We invite participation from two different groups. First, we seek authors of material suitable for incorporation into the textbook. We expect that most authors will have been a part of the ChiliPLoP Hot Topic that began work on the book, or others in the elementary patterns community interested in joining efforts on the current outline. We do invite submissions from any pattern authors with an interest in this project, but we encourage prospective submitters of this sort to contact the organizer first to see if we can integrate the work into the larger textbook project prior to PLoP.

Second, we seek participants who are university educators and others with experience in teaching CS1 and other introductory programming courses. These participants both have a vested interest in the quality of CS1 instruction materials and have the ability to offer pointed evaluation of our work. This group also includes authors of existing CS1 textbooks, as they bring a unique perspective on instructional materials.

We hope that participants who come primarily as reviewers are diverse in their views on patterns in education. We seek those sympathetic to patterns, those neutral on patterns, and those who may be suspicious of the hype surrounding patterns. Such a diverse audience will give us more complete and objective evaluation of our work.

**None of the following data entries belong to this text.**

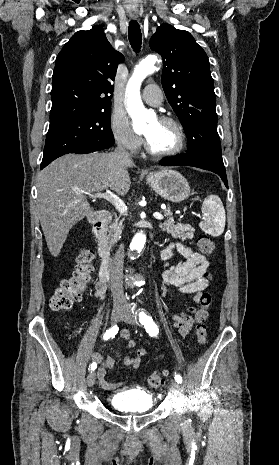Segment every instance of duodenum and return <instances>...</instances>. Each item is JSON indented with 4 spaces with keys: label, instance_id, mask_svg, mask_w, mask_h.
<instances>
[{
    "label": "duodenum",
    "instance_id": "410a0bca",
    "mask_svg": "<svg viewBox=\"0 0 279 465\" xmlns=\"http://www.w3.org/2000/svg\"><path fill=\"white\" fill-rule=\"evenodd\" d=\"M111 219L112 214L109 211H102L91 220L92 232L97 239V251L101 258L99 278L104 283L109 282L110 279V249L104 241V231Z\"/></svg>",
    "mask_w": 279,
    "mask_h": 465
}]
</instances>
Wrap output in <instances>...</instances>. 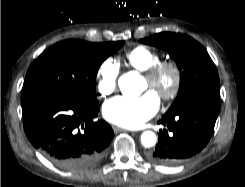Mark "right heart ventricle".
Wrapping results in <instances>:
<instances>
[{
	"label": "right heart ventricle",
	"instance_id": "1",
	"mask_svg": "<svg viewBox=\"0 0 245 187\" xmlns=\"http://www.w3.org/2000/svg\"><path fill=\"white\" fill-rule=\"evenodd\" d=\"M125 58L131 67L145 72L161 60V54L147 46L138 45L128 49Z\"/></svg>",
	"mask_w": 245,
	"mask_h": 187
}]
</instances>
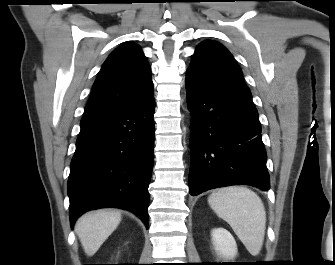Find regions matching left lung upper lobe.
<instances>
[{"mask_svg": "<svg viewBox=\"0 0 335 265\" xmlns=\"http://www.w3.org/2000/svg\"><path fill=\"white\" fill-rule=\"evenodd\" d=\"M188 69L200 74L213 84L251 97L239 65L220 43L209 40L200 43Z\"/></svg>", "mask_w": 335, "mask_h": 265, "instance_id": "5c2ea615", "label": "left lung upper lobe"}]
</instances>
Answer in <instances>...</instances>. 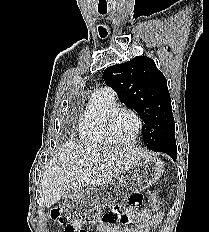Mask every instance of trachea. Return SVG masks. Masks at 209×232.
I'll return each instance as SVG.
<instances>
[{
    "label": "trachea",
    "instance_id": "1",
    "mask_svg": "<svg viewBox=\"0 0 209 232\" xmlns=\"http://www.w3.org/2000/svg\"><path fill=\"white\" fill-rule=\"evenodd\" d=\"M106 12H100V14H105Z\"/></svg>",
    "mask_w": 209,
    "mask_h": 232
}]
</instances>
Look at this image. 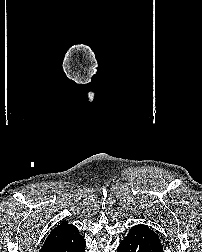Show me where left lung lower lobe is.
Here are the masks:
<instances>
[{
    "mask_svg": "<svg viewBox=\"0 0 202 252\" xmlns=\"http://www.w3.org/2000/svg\"><path fill=\"white\" fill-rule=\"evenodd\" d=\"M118 252H163L158 235L148 226H133L118 246Z\"/></svg>",
    "mask_w": 202,
    "mask_h": 252,
    "instance_id": "1",
    "label": "left lung lower lobe"
}]
</instances>
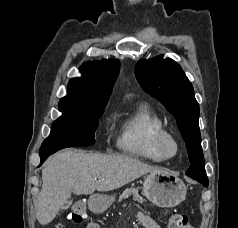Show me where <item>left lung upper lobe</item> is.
I'll list each match as a JSON object with an SVG mask.
<instances>
[{
    "label": "left lung upper lobe",
    "mask_w": 238,
    "mask_h": 228,
    "mask_svg": "<svg viewBox=\"0 0 238 228\" xmlns=\"http://www.w3.org/2000/svg\"><path fill=\"white\" fill-rule=\"evenodd\" d=\"M135 75L142 89L176 118L191 163L186 173L206 176L198 124L199 104L180 65L170 58L140 60Z\"/></svg>",
    "instance_id": "obj_1"
}]
</instances>
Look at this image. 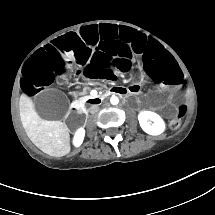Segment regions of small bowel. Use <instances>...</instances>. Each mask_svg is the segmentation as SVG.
<instances>
[{"instance_id": "c3829d8e", "label": "small bowel", "mask_w": 215, "mask_h": 215, "mask_svg": "<svg viewBox=\"0 0 215 215\" xmlns=\"http://www.w3.org/2000/svg\"><path fill=\"white\" fill-rule=\"evenodd\" d=\"M125 90L128 94H131V95L137 92L136 87L125 88Z\"/></svg>"}]
</instances>
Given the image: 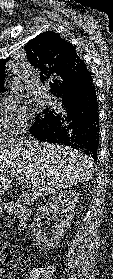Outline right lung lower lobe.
<instances>
[{"label": "right lung lower lobe", "mask_w": 113, "mask_h": 279, "mask_svg": "<svg viewBox=\"0 0 113 279\" xmlns=\"http://www.w3.org/2000/svg\"><path fill=\"white\" fill-rule=\"evenodd\" d=\"M61 98L63 110L53 112L47 121L30 128L29 132L43 142L81 149L96 160L99 110L91 73L77 89L67 92Z\"/></svg>", "instance_id": "right-lung-lower-lobe-1"}]
</instances>
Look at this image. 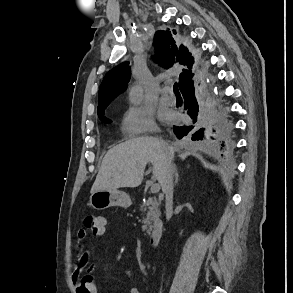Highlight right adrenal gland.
<instances>
[{
    "label": "right adrenal gland",
    "instance_id": "1",
    "mask_svg": "<svg viewBox=\"0 0 293 293\" xmlns=\"http://www.w3.org/2000/svg\"><path fill=\"white\" fill-rule=\"evenodd\" d=\"M174 176H175V184H177L179 175H178L177 168L175 166H174Z\"/></svg>",
    "mask_w": 293,
    "mask_h": 293
}]
</instances>
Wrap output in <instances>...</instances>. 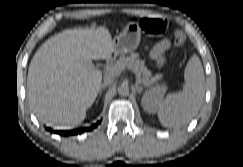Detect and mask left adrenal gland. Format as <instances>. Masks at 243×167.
<instances>
[{"label": "left adrenal gland", "mask_w": 243, "mask_h": 167, "mask_svg": "<svg viewBox=\"0 0 243 167\" xmlns=\"http://www.w3.org/2000/svg\"><path fill=\"white\" fill-rule=\"evenodd\" d=\"M134 89H135V90H136V92L139 94V93H141V92H142L143 87H142V86H140V85H138V84H135Z\"/></svg>", "instance_id": "left-adrenal-gland-1"}]
</instances>
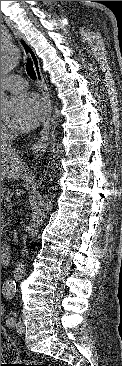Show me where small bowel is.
I'll use <instances>...</instances> for the list:
<instances>
[{"label":"small bowel","mask_w":122,"mask_h":366,"mask_svg":"<svg viewBox=\"0 0 122 366\" xmlns=\"http://www.w3.org/2000/svg\"><path fill=\"white\" fill-rule=\"evenodd\" d=\"M3 315V305L1 304V316Z\"/></svg>","instance_id":"obj_1"}]
</instances>
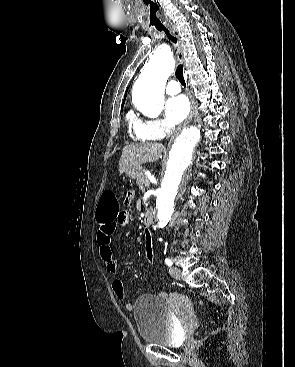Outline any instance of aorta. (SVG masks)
I'll return each instance as SVG.
<instances>
[{"instance_id": "762f6f07", "label": "aorta", "mask_w": 295, "mask_h": 367, "mask_svg": "<svg viewBox=\"0 0 295 367\" xmlns=\"http://www.w3.org/2000/svg\"><path fill=\"white\" fill-rule=\"evenodd\" d=\"M174 66L173 57L163 53L154 54L145 66L132 91L133 103L142 114L149 117L161 114L164 105V87ZM200 136V130L191 126L183 129L172 145L161 187L157 193L156 211L159 228L165 227L171 219L175 199Z\"/></svg>"}]
</instances>
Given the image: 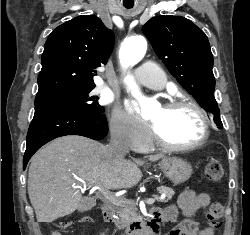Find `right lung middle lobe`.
Segmentation results:
<instances>
[{"label":"right lung middle lobe","mask_w":250,"mask_h":235,"mask_svg":"<svg viewBox=\"0 0 250 235\" xmlns=\"http://www.w3.org/2000/svg\"><path fill=\"white\" fill-rule=\"evenodd\" d=\"M95 85L78 90L50 94L35 99V107L39 105L68 107L81 109L91 114H103L104 108L98 104V97L91 91Z\"/></svg>","instance_id":"dd1d6c3e"}]
</instances>
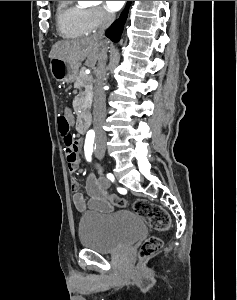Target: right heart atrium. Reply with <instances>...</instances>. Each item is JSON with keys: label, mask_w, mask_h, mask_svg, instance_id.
<instances>
[{"label": "right heart atrium", "mask_w": 237, "mask_h": 300, "mask_svg": "<svg viewBox=\"0 0 237 300\" xmlns=\"http://www.w3.org/2000/svg\"><path fill=\"white\" fill-rule=\"evenodd\" d=\"M113 17L103 7L92 6L83 10V31L91 33L111 23Z\"/></svg>", "instance_id": "d8ad5b80"}]
</instances>
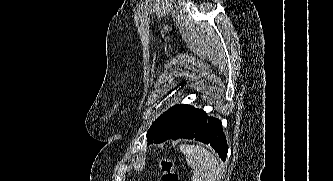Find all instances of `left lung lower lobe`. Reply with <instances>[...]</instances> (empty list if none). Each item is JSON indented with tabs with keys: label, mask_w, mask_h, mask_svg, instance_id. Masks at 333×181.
Instances as JSON below:
<instances>
[{
	"label": "left lung lower lobe",
	"mask_w": 333,
	"mask_h": 181,
	"mask_svg": "<svg viewBox=\"0 0 333 181\" xmlns=\"http://www.w3.org/2000/svg\"><path fill=\"white\" fill-rule=\"evenodd\" d=\"M195 139L205 144H210L219 154L220 158L225 161L227 156V142L225 134L222 131V123L219 119L209 117L204 111H200L179 134L174 136L173 140ZM161 143L163 139L155 138L151 143Z\"/></svg>",
	"instance_id": "1"
}]
</instances>
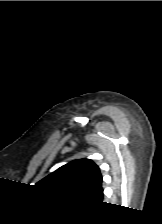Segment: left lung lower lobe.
I'll list each match as a JSON object with an SVG mask.
<instances>
[{
    "label": "left lung lower lobe",
    "mask_w": 162,
    "mask_h": 224,
    "mask_svg": "<svg viewBox=\"0 0 162 224\" xmlns=\"http://www.w3.org/2000/svg\"><path fill=\"white\" fill-rule=\"evenodd\" d=\"M91 200L96 201V202H102L103 199V189L101 188L97 192H95L91 197Z\"/></svg>",
    "instance_id": "0a47b994"
}]
</instances>
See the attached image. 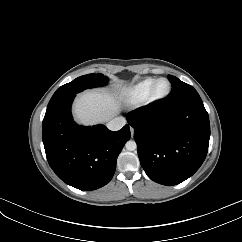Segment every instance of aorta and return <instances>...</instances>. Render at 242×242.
Returning <instances> with one entry per match:
<instances>
[{"label":"aorta","instance_id":"1","mask_svg":"<svg viewBox=\"0 0 242 242\" xmlns=\"http://www.w3.org/2000/svg\"><path fill=\"white\" fill-rule=\"evenodd\" d=\"M125 146H126V149L128 151H134L137 148V144L133 140L127 141V143L125 144Z\"/></svg>","mask_w":242,"mask_h":242}]
</instances>
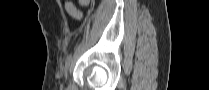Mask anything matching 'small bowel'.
<instances>
[{
	"label": "small bowel",
	"mask_w": 209,
	"mask_h": 90,
	"mask_svg": "<svg viewBox=\"0 0 209 90\" xmlns=\"http://www.w3.org/2000/svg\"><path fill=\"white\" fill-rule=\"evenodd\" d=\"M81 5H88L89 1L88 0H80ZM65 10L75 19H80L82 17L81 12L75 7V5L70 2L66 1L65 4Z\"/></svg>",
	"instance_id": "c3829d8e"
}]
</instances>
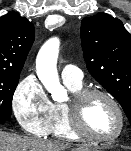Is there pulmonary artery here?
I'll list each match as a JSON object with an SVG mask.
<instances>
[{
    "instance_id": "1",
    "label": "pulmonary artery",
    "mask_w": 131,
    "mask_h": 151,
    "mask_svg": "<svg viewBox=\"0 0 131 151\" xmlns=\"http://www.w3.org/2000/svg\"><path fill=\"white\" fill-rule=\"evenodd\" d=\"M61 76L64 81L80 83L82 82L83 73L77 66L67 64L63 67Z\"/></svg>"
}]
</instances>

These participants have an opportunity to review a draft of a book that we hope will be much different from the usual CS1 text and to help us set the direction for the use of patterns in a CS1 course.

Format of the Sessions

This focus group will consist primarily of workshops of the writers workshops of submitted material, with authors and reviewers participating. These workshops will be in the broader spirit of writers workshops, with discussion perhaps ranging beyond the specific content of a paper to its role in the larger context of instruction. All papers will be provided to focus group participants before the conference, so that we can all read and prepare for the workshops.

We will also lead an afternoon session on elementary patterns for all PLoP attendees. This session will encourage interactions with conference attendees in other domains, and we will work with the conference organizers to identify other opportunities for cross-pollination of ideas and discussions between focus groups.

How to Submit

Potential participants should send e-mail to Eugene Wallingford.

Prospective authors may submit papers in PDF, HTML, text, or PostScript. Any authors who have not been a part of previous elementary patterns writing projects, in particular the ChiliPLoP 2003 Hot Topic, should contact us prior to submitting a paper, to see how we can coordinate the paper with the larger projects.

Prospective reviewers should submit a short statement of their interest in the focus group and their background in computer science instruction.

We also welcome any questions regarding submission, pre-conference preparation, focus group activities, or any other topics related to this focus group.

About the Organizers

Eugene Wallingford is an associate professor in the Department of Computer Science at the University of Northern Iowa. He has been instrumental in organizing many elementary patterns events, including the ChiliPLoP 1998 Hot Topic that launched the community and subsequent workshops at ChiliPLoP and PLoP. He has also organized and presented tutorials on elementary patterns at the annual SIGCSE conference and its regional conferences. His writings about elementary patterns include papers about recursive programming and loops, papers about the use of patterns in evaluating student work, and talks and short papers on using patterns to organize instruction. He has also published patterns in the domain of intelligent systems and has begun to write patterns in the areas of functional programming and language processors.

Ralph Johnson is coordinator of design activities in the Department of Computer Science at the University of Illinois. He has been studying how object-oriented programming changes the way software is developed. His projects include frameworks for operating systems (Choices), drawing editors (HotDraw), music synthesis (Kyma), and business transaction processing (Accounts). He is co-author of the book Design Patterns: Elements of Reusable Object-Oriented Design, winner of the 1994 Software Productivity Award.